Wednesday, May 18, 2022

"It was not expected . . . that senior hierarchs should have to agonise about what that faith was"

      "The modern contexts of toleration and religious pluralism may well generate a very negative view of the repressive measures Cyril [of Alexandria] can be seen to have taken against his opponents, and this applies both to those outside the church as well as to his christian antagonists of later years.  It is necessary, however, to locate this activity of Cyril's in its ancient context rather than in any modern perspective, and in this regard two background considerations are important.
     "In the first place the early church instinctively shared the exclusivity of Judaism.  No common agreement or toleration was felt to be possible for moral or religious pluralism. . . ."

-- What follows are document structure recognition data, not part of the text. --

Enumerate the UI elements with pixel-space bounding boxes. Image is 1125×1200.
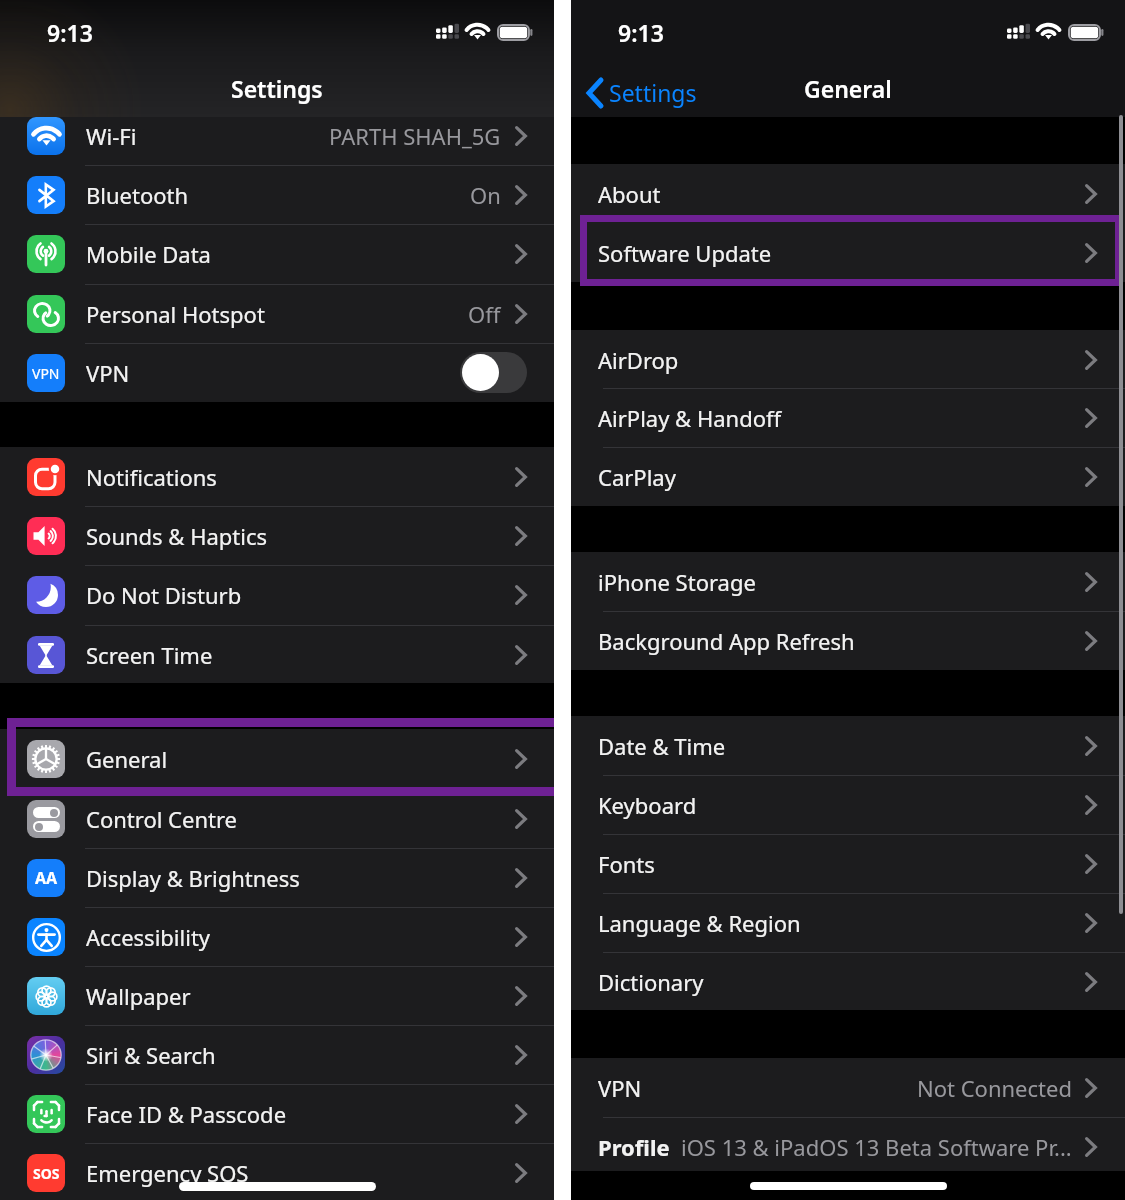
staticText: Bluetooth — [86, 180, 189, 210]
staticText: 9:13 — [618, 17, 664, 48]
button[interactable]: Keyboard — [571, 775, 1125, 834]
staticText: AirDrop — [598, 345, 679, 375]
button[interactable]: AirDrop — [571, 330, 1125, 389]
staticText: Personal Hotspot — [86, 299, 265, 329]
staticText: VPN — [32, 364, 60, 383]
staticText: Sounds & Haptics — [86, 521, 268, 551]
staticText: Emergency SOS — [86, 1158, 249, 1188]
staticText: Do Not Disturb — [86, 580, 242, 610]
button[interactable]: Settings — [587, 77, 697, 108]
staticText: Keyboard — [598, 790, 697, 820]
button[interactable]: Language & Region — [571, 893, 1125, 952]
button[interactable]: About — [571, 164, 1125, 223]
staticText: Dictionary — [598, 967, 704, 997]
staticText: PARTH SHAH_5G — [329, 121, 501, 151]
button[interactable]: AA — [0, 848, 554, 907]
button[interactable]: Notifications — [0, 447, 554, 506]
button[interactable]: Software Update — [571, 223, 1125, 282]
button[interactable]: VPN — [0, 343, 554, 402]
button[interactable]: Do Not Disturb — [0, 565, 554, 624]
staticText: Settings — [609, 77, 697, 108]
button[interactable]: Personal Hotspot — [0, 284, 554, 343]
button[interactable]: Screen Time — [0, 625, 554, 684]
button[interactable]: Wallpaper — [0, 966, 554, 1025]
staticText: General — [86, 744, 168, 774]
staticText: Face ID & Passcode — [86, 1099, 287, 1129]
staticText: SOS — [33, 1164, 60, 1183]
staticText: CarPlay — [598, 462, 676, 492]
staticText: Date & Time — [598, 731, 726, 761]
button[interactable]: Sounds & Haptics — [0, 506, 554, 565]
button[interactable]: SOS — [0, 1143, 554, 1200]
staticText: Accessibility — [86, 922, 211, 952]
button[interactable]: Face ID & Passcode — [0, 1084, 554, 1143]
button[interactable]: Control Centre — [0, 789, 554, 848]
staticText: Off — [468, 299, 501, 329]
staticText: Notifications — [86, 462, 217, 492]
staticText: Screen Time — [86, 640, 213, 670]
button[interactable]: Date & Time — [571, 716, 1125, 775]
staticText: iPhone Storage — [598, 567, 756, 597]
staticText: Settings — [231, 73, 323, 104]
button[interactable]: VPN — [571, 1058, 1125, 1117]
staticText: Not Connected — [917, 1073, 1072, 1103]
staticText: Display & Brightness — [86, 863, 300, 893]
staticText: Fonts — [598, 849, 655, 879]
staticText: AirPlay & Handoff — [598, 403, 782, 433]
button[interactable]: General — [0, 729, 554, 788]
staticText: iOS 13 & iPadOS 13 Beta Software Pr... — [681, 1132, 1072, 1162]
button[interactable]: CarPlay — [571, 447, 1125, 506]
staticText: Siri & Search — [86, 1040, 216, 1070]
staticText: About — [598, 179, 661, 209]
staticText: VPN — [598, 1073, 642, 1103]
staticText: Wallpaper — [86, 981, 191, 1011]
staticText: 9:13 — [47, 17, 93, 48]
staticText: Profile — [598, 1132, 670, 1162]
staticText: On — [470, 180, 501, 210]
staticText: VPN — [86, 358, 130, 388]
staticText: General — [804, 73, 892, 104]
staticText: Language & Region — [598, 908, 801, 938]
button[interactable]: Dictionary — [571, 952, 1125, 1011]
button[interactable]: Bluetooth — [0, 165, 554, 224]
button[interactable]: iPhone Storage — [571, 552, 1125, 611]
button[interactable]: Wi-Fi — [0, 106, 554, 165]
button[interactable]: Mobile Data — [0, 224, 554, 283]
button[interactable]: Accessibility — [0, 907, 554, 966]
staticText: Mobile Data — [86, 239, 211, 269]
button[interactable]: AirPlay & Handoff — [571, 388, 1125, 447]
button[interactable]: VPN toggle — [460, 352, 527, 393]
staticText: Wi-Fi — [86, 121, 137, 151]
staticText: Software Update — [598, 238, 772, 268]
staticText: Control Centre — [86, 804, 238, 834]
button[interactable]: Fonts — [571, 834, 1125, 893]
button[interactable]: Profile — [571, 1117, 1125, 1176]
staticText: AA — [35, 867, 58, 889]
staticText: Background App Refresh — [598, 626, 855, 656]
button[interactable]: Background App Refresh — [571, 611, 1125, 670]
button[interactable]: Siri & Search — [0, 1025, 554, 1084]
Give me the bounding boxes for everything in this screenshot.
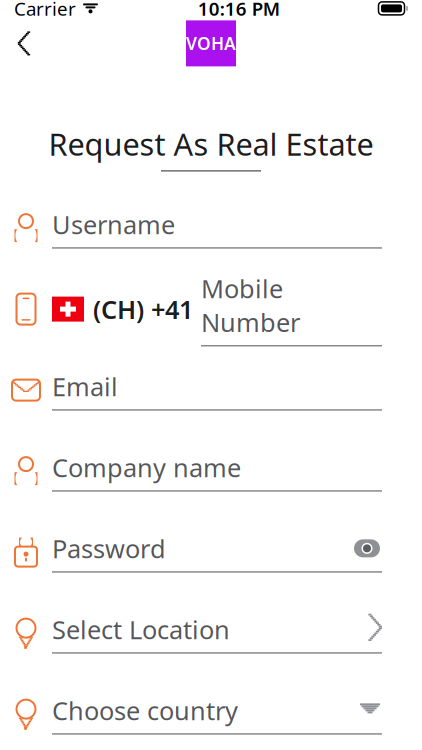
staticText: Mobile Number xyxy=(201,272,300,339)
staticText: 10:16 PM xyxy=(198,0,280,21)
button[interactable]: Password xyxy=(0,512,422,593)
staticText: Select Location xyxy=(52,612,230,646)
button[interactable]: (CH) +41 xyxy=(0,269,422,350)
button[interactable]: Company name xyxy=(0,431,422,512)
staticText: Request As Real Estate xyxy=(48,123,374,164)
staticText: Carrier xyxy=(14,0,76,21)
staticText: Choose country xyxy=(52,694,238,727)
button[interactable]: Username xyxy=(0,188,422,269)
staticText: Username xyxy=(52,208,175,241)
button[interactable]: Show password xyxy=(352,535,382,561)
staticText: Password xyxy=(52,532,166,565)
staticText: VOHA xyxy=(186,32,236,55)
button[interactable]: Email xyxy=(0,350,422,431)
staticText: Email xyxy=(52,370,118,403)
button[interactable]: Select Location xyxy=(0,593,422,674)
staticText: (CH) +41 xyxy=(93,292,193,326)
button[interactable]: Back xyxy=(2,21,46,65)
staticText: Company name xyxy=(52,450,241,484)
button[interactable]: Choose country xyxy=(0,674,422,750)
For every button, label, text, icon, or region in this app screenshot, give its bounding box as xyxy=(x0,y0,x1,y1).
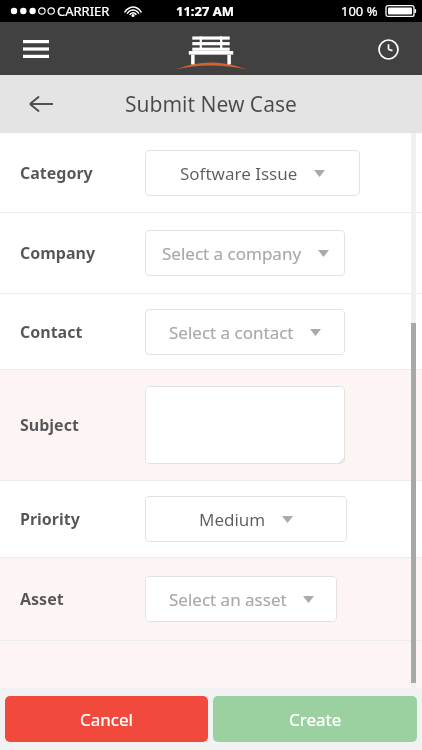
button[interactable]: History xyxy=(368,29,408,69)
staticText: CARRIER xyxy=(57,2,110,20)
button[interactable]: Select a contact xyxy=(145,309,345,355)
staticText: Submit New Case xyxy=(125,90,297,119)
staticText: Select a contact xyxy=(169,321,294,344)
staticText: 100 % xyxy=(341,2,378,20)
staticText: Create xyxy=(289,708,342,731)
staticText: Cancel xyxy=(80,708,133,731)
button[interactable]: Subject xyxy=(0,370,422,480)
staticText: Contact xyxy=(20,321,145,343)
button[interactable]: Create xyxy=(213,696,417,742)
button[interactable]: Software Issue xyxy=(145,150,360,196)
button[interactable] xyxy=(145,386,345,464)
button[interactable]: Select a company xyxy=(145,230,345,276)
staticText: Category xyxy=(20,162,145,184)
staticText: Software Issue xyxy=(180,162,298,185)
button[interactable]: Contact xyxy=(0,294,422,369)
button[interactable]: Company xyxy=(0,213,422,293)
button[interactable]: Medium xyxy=(145,496,347,542)
button[interactable]: Back xyxy=(20,83,62,125)
button[interactable]: Priority xyxy=(0,481,422,557)
staticText: Select an asset xyxy=(169,588,287,611)
staticText: Priority xyxy=(20,508,145,530)
staticText: Select a company xyxy=(162,242,302,265)
staticText: 11:27 AM xyxy=(176,2,235,20)
staticText: Medium xyxy=(199,508,266,531)
button[interactable]: Select an asset xyxy=(145,576,337,622)
staticText: Subject xyxy=(20,414,145,436)
button[interactable]: Menu xyxy=(16,29,56,69)
staticText: Company xyxy=(20,242,145,264)
button[interactable]: Category xyxy=(0,133,422,212)
staticText: Asset xyxy=(20,588,145,610)
button[interactable]: Cancel xyxy=(5,696,208,742)
button[interactable]: Asset xyxy=(0,558,422,640)
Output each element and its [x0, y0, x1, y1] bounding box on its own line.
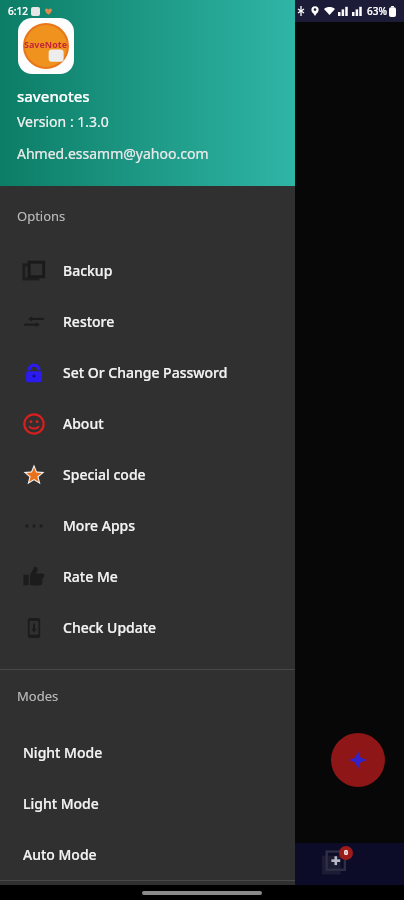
staticText: Ahmed.essamm@yahoo.com [17, 144, 209, 163]
staticText: More Apps [63, 516, 136, 535]
button[interactable]: Set Or Change Password [0, 347, 295, 398]
button[interactable]: Backup [0, 245, 295, 296]
button[interactable]: Light Mode [0, 778, 295, 829]
button[interactable]: Special code [0, 449, 295, 500]
staticText: 63% [367, 4, 387, 18]
staticText: SaveNote [24, 38, 68, 50]
staticText: Version : 1.3.0 [17, 112, 109, 131]
button[interactable]: Check Update [0, 602, 295, 653]
button[interactable]: Night Mode [0, 727, 295, 778]
staticText: Rate Me [63, 567, 118, 586]
staticText: About [63, 414, 104, 433]
staticText: Backup [63, 261, 113, 280]
button[interactable]: Add note [331, 733, 385, 787]
staticText: Auto Mode [23, 845, 97, 864]
button[interactable]: Auto Mode [0, 829, 295, 880]
button[interactable]: Restore [0, 296, 295, 347]
button[interactable]: Rate Me [0, 551, 295, 602]
staticText: Set Or Change Password [63, 363, 228, 382]
staticText: Options [17, 207, 66, 225]
staticText: Light Mode [23, 794, 99, 813]
staticText: Restore [63, 312, 115, 331]
staticText: 0 [344, 848, 349, 858]
staticText: Modes [17, 687, 59, 705]
button[interactable]: About [0, 398, 295, 449]
staticText: savenotes [17, 86, 90, 106]
staticText: 6:12 [8, 4, 28, 18]
staticText: Night Mode [23, 743, 103, 762]
staticText: Check Update [63, 618, 157, 637]
button[interactable]: More Apps [0, 500, 295, 551]
staticText: Special code [63, 465, 146, 484]
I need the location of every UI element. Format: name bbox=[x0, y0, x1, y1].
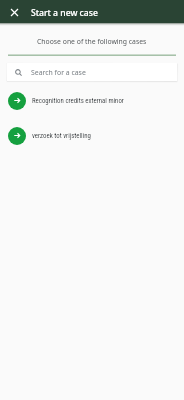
button[interactable]: Choose one of the following cases bbox=[0, 23, 184, 56]
staticText: Start a new case bbox=[31, 7, 98, 19]
button[interactable]: verzoek tot vrijstelling bbox=[0, 118, 184, 153]
button[interactable]: Recognition credits external minor bbox=[0, 83, 184, 118]
staticText: verzoek tot vrijstelling bbox=[32, 132, 91, 140]
button[interactable]: Search for a case bbox=[7, 63, 177, 81]
staticText: Search for a case bbox=[31, 68, 86, 77]
staticText: Recognition credits external minor bbox=[32, 97, 124, 105]
staticText: Choose one of the following cases bbox=[37, 37, 147, 46]
button[interactable]: Close bbox=[7, 5, 21, 19]
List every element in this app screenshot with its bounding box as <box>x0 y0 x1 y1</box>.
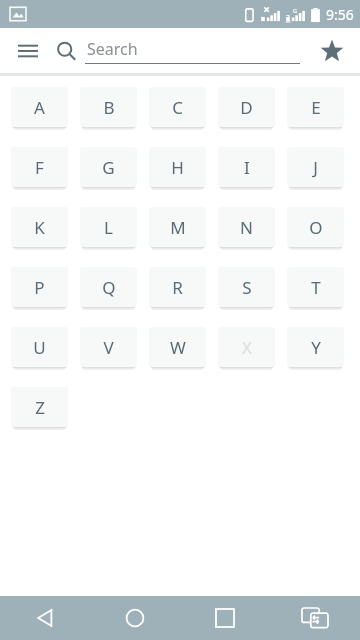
button: X <box>218 327 275 367</box>
staticText: O <box>309 216 323 239</box>
staticText: K <box>34 216 45 239</box>
staticText: F <box>35 156 44 179</box>
button[interactable]: R <box>149 267 206 307</box>
staticText: S <box>242 276 252 299</box>
button[interactable]: O <box>287 207 344 247</box>
staticText: L <box>104 216 113 239</box>
button[interactable]: Favorites <box>310 29 354 73</box>
staticText: R <box>172 276 183 299</box>
staticText: 9:56 <box>326 5 354 24</box>
staticText: G <box>293 7 298 15</box>
staticText: J <box>313 156 318 179</box>
staticText: I <box>244 156 250 179</box>
staticText: G <box>102 156 115 179</box>
staticText: H <box>171 156 184 179</box>
button[interactable]: G <box>80 147 137 187</box>
button[interactable]: Z <box>11 387 68 427</box>
button[interactable]: Back <box>0 596 90 640</box>
button[interactable]: C <box>149 87 206 127</box>
button[interactable]: V <box>80 327 137 367</box>
button[interactable]: U <box>11 327 68 367</box>
staticText: A <box>34 96 45 119</box>
button[interactable]: M <box>149 207 206 247</box>
button[interactable]: B <box>80 87 137 127</box>
button[interactable]: I <box>218 147 275 187</box>
button[interactable]: Y <box>287 327 344 367</box>
staticText: Search <box>87 38 138 60</box>
staticText: Q <box>102 276 116 299</box>
button[interactable]: N <box>218 207 275 247</box>
staticText: V <box>103 336 114 359</box>
button[interactable]: J <box>287 147 344 187</box>
staticText: Y <box>311 336 321 359</box>
button[interactable]: Menu <box>8 31 48 71</box>
button[interactable]: H <box>149 147 206 187</box>
button[interactable]: W <box>149 327 206 367</box>
staticText: C <box>172 96 183 119</box>
button[interactable]: S <box>218 267 275 307</box>
button[interactable]: L <box>80 207 137 247</box>
staticText: 2 <box>286 13 291 23</box>
button[interactable]: F <box>11 147 68 187</box>
button[interactable]: E <box>287 87 344 127</box>
button[interactable]: Switch apps <box>270 596 360 640</box>
staticText: E <box>311 96 321 119</box>
button[interactable]: D <box>218 87 275 127</box>
button[interactable]: T <box>287 267 344 307</box>
staticText: B <box>103 96 115 119</box>
button[interactable]: Home <box>90 596 180 640</box>
button[interactable]: K <box>11 207 68 247</box>
staticText: U <box>33 336 46 359</box>
staticText: X <box>242 336 252 359</box>
button[interactable]: Search <box>55 38 300 64</box>
staticText: Z <box>35 396 45 419</box>
button[interactable]: A <box>11 87 68 127</box>
button[interactable]: Q <box>80 267 137 307</box>
staticText: D <box>240 96 253 119</box>
button[interactable]: Recent apps <box>180 596 270 640</box>
staticText: W <box>170 336 186 359</box>
staticText: T <box>311 276 321 299</box>
staticText: N <box>240 216 253 239</box>
staticText: M <box>170 216 186 239</box>
button[interactable]: P <box>11 267 68 307</box>
staticText: P <box>34 276 45 299</box>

     "Most of the criticism [Cyril of Alexandria] has attracted for this action centres round a somewhat 'modern' sense of fair play in democratic process, or gentlemanly behaviour in intellectual argument.  The case is often epitomised in highly anachronistic comments to the effect that if both parties (Cyril and Nestorius) had calmly heard one another out they could surely have come to a sensible resolution of their theological differences through compromise.  But whether or not this is even an accurate description of how twentieth century university theologians behave with one another (and that is a debatable case) it certainly could not lay any claim to represent patristic procedure.  Several contemporary perspectives on the conciliar fathers tend to represent them as 'seeking' the mind of the church through dialogue and enquiry.  A forward-looking developmental, or evolutionary view of doctrine is presupposed here, such as that postulated by John Henry Newman in the 19th century and popularised thereafter, but far from current in the patristic understanding of the nature of tradition.
     "In the Byzantine church the perceived duty of those attending councils was to 'recognize', by comparison with past precedent, the faith of the church, and having recognised it acclaim it in the Spirit.  This was the force and role of the numerous episcopal 'acclamations' that one finds within the acts of an ancient council, designed to evoke the way in which the apostles of old had been inspired by the Spirit of God to teach the faith in the original Pentecostal enthusiasm.  It is an implicit, but nonetheless clear, claim to stand as bishops in the apostolic succession.  It was not expected, therefore, that senior hierarchs should have to agonise about what that faith was, or search out its meaning, given that they had lived by it for years and were holding the ecclesiastical office as teachers of the faith.  This important context holds true even in those cases, such as the present one, when the matters under discussion were highly complex.  It was expected that theologians should articulate positions, but the 'acclamation' of them, by a supposedly unanimous episcopal voice, was the decisive factor.  In short an open and neutral enquiry over doctrine that was designed to achieve an internationally acceptable compromise was never in the minds or expectations of any of those attending the council of Ephesus, except perhaps Nestorius.  This concept of the definition of christianity by progressive compromise was, and still is, alien to the Orthodox and Catholic communions who have retained synodical process, but more importantly in the present instance it is an unsuitable standard of assessment, both historically and ideologically, for the events that constituted ancient conciliar meetings."


     John McGuckin, Saint Cyril of Alexandria and the Christological controversy:  its history, theology, and texts (Crestwood, NY:  St Vladimir's Seminary Press, 2004 [Leiden and New York:  Brill, 1994]), 8, 70-71.  (There may be more; I was only skimming.)